Tobacco, Pipes, and Smoking Customs of the American Indians is a 1934 bulletin written by George West for the Public Museum of the City of Milwaukee. But don’t let the word ‘bulletin’ fool you – it’s over 400 pages long.

West begins his book by writing a reasonably comprehensive history of tobacco’s discovery by Europeans and its spread across Europe. And then he dives deeply into the cultivation and use of tobacco by the native populations of the Americas.
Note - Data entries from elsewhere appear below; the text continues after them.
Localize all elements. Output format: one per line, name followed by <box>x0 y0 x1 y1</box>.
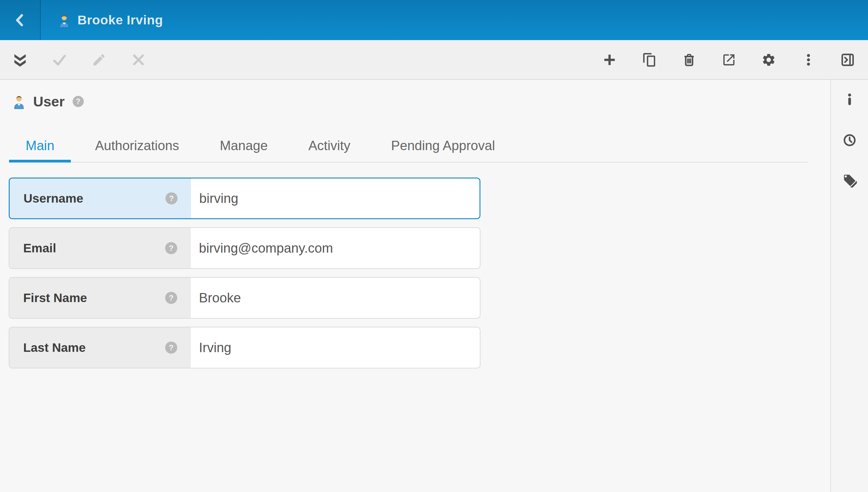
delete-icon <box>682 52 696 67</box>
field-row-last-name: Last Name ? <box>9 327 480 368</box>
field-row-first-name: First Name ? <box>9 277 480 319</box>
tab-strip: Main Authorizations Manage Activity Pend… <box>9 129 808 163</box>
help-icon[interactable]: ? <box>165 342 177 353</box>
settings-button[interactable] <box>760 46 777 73</box>
tags-icon <box>842 173 857 188</box>
tab-main[interactable]: Main <box>9 129 71 162</box>
back-button[interactable] <box>0 0 41 40</box>
object-header: User ? <box>12 90 830 113</box>
form-fields: Username ? Email ? First Name ? <box>9 177 480 368</box>
field-label-text: Username <box>24 192 83 205</box>
help-icon[interactable]: ? <box>165 292 177 304</box>
field-label-text: Last Name <box>23 341 85 355</box>
chevron-left-icon <box>12 13 28 28</box>
page-title: Brooke Irving <box>77 13 163 27</box>
title-bar: Brooke Irving <box>0 0 868 40</box>
field-value-cell <box>191 278 480 318</box>
field-value-cell <box>191 327 480 368</box>
field-label-text: First Name <box>23 291 87 305</box>
panel-toggle-icon <box>840 52 855 67</box>
copy-button[interactable] <box>640 46 658 73</box>
clock-icon <box>842 133 857 147</box>
field-value-cell <box>191 178 480 218</box>
save-check-button[interactable] <box>50 46 69 73</box>
tab-manage[interactable]: Manage <box>203 129 284 162</box>
field-label-username: Username ? <box>10 178 191 218</box>
cancel-button[interactable] <box>129 46 147 73</box>
details-info-button[interactable] <box>839 89 860 110</box>
titlebar-object: Brooke Irving <box>57 13 163 28</box>
main-content: User ? Main Authorizations Manage Activi… <box>0 80 830 492</box>
last-name-input[interactable] <box>191 327 480 368</box>
first-name-input[interactable] <box>191 277 480 318</box>
toolbar-right-group <box>601 46 817 73</box>
edit-button[interactable] <box>90 46 108 73</box>
more-menu-button[interactable] <box>799 46 817 73</box>
field-row-username: Username ? <box>9 177 480 219</box>
tab-authorizations[interactable]: Authorizations <box>78 129 196 162</box>
edit-icon <box>92 52 106 67</box>
toolbar-left-group <box>0 46 147 73</box>
add-icon <box>602 52 617 67</box>
check-icon <box>52 52 67 67</box>
help-icon[interactable]: ? <box>165 192 178 204</box>
field-row-email: Email ? <box>9 227 480 269</box>
field-value-cell <box>191 228 480 268</box>
object-type-title: User <box>33 93 65 110</box>
copy-icon <box>642 52 657 67</box>
info-icon <box>842 92 857 107</box>
tags-button[interactable] <box>839 170 860 191</box>
action-toolbar <box>0 40 868 80</box>
history-button[interactable] <box>839 130 860 151</box>
user-avatar-icon <box>57 13 71 28</box>
user-avatar-icon <box>12 94 26 109</box>
expand-all-icon <box>12 52 27 67</box>
field-label-text: Email <box>23 241 56 255</box>
add-button[interactable] <box>601 46 618 73</box>
settings-icon <box>761 52 776 67</box>
field-label-first-name: First Name ? <box>9 278 191 318</box>
field-label-last-name: Last Name ? <box>9 327 191 368</box>
panel-toggle-button[interactable] <box>839 46 857 73</box>
delete-button[interactable] <box>680 46 698 73</box>
open-in-new-button[interactable] <box>720 46 738 73</box>
open-in-new-icon <box>721 52 736 67</box>
tab-pending-approval[interactable]: Pending Approval <box>375 129 512 162</box>
close-icon <box>131 52 146 67</box>
utility-sidebar <box>830 80 868 492</box>
expand-all-button[interactable] <box>11 46 29 73</box>
more-vertical-icon <box>801 52 816 67</box>
help-icon[interactable]: ? <box>73 96 84 107</box>
tab-activity[interactable]: Activity <box>292 129 367 162</box>
field-label-email: Email ? <box>9 228 191 268</box>
email-input[interactable] <box>191 228 480 269</box>
help-icon[interactable]: ? <box>165 242 177 254</box>
username-input[interactable] <box>191 178 480 219</box>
He writes, “The Indians of this continent believed that tobacco was a gift from the Great Spirit, – that it was a remedy for all their ills and that it had supernatural power.”1 Tobacco was used to cure many diseases. West quotes Girolamo Benzoni’s 1565 account that tobacco was considered “good for headache, lockjaw, toothache, coughs, asthma, stomach ache, obstructions, kidney troubles, disease of the heart, rheumatism, the poisoning from arrows, carbuncles, polypus, consumption, etc.”1 West pulls together many sources to create a picture of native life with tobacco – it’s a well-researched book.

Of the cultivation of tobacco at the time Europeans arrived in America, West writes, “The cultivation and use of tobacco by the Indians of this continent was reported by many of the early explorers, but, as a rule, they not being trained botanists, the species of Nicotiana, thus observed, were not determined with certainty.”2 This is an interesting note, and likely a correct one, but not not something that many other tobacco-related books call attention to.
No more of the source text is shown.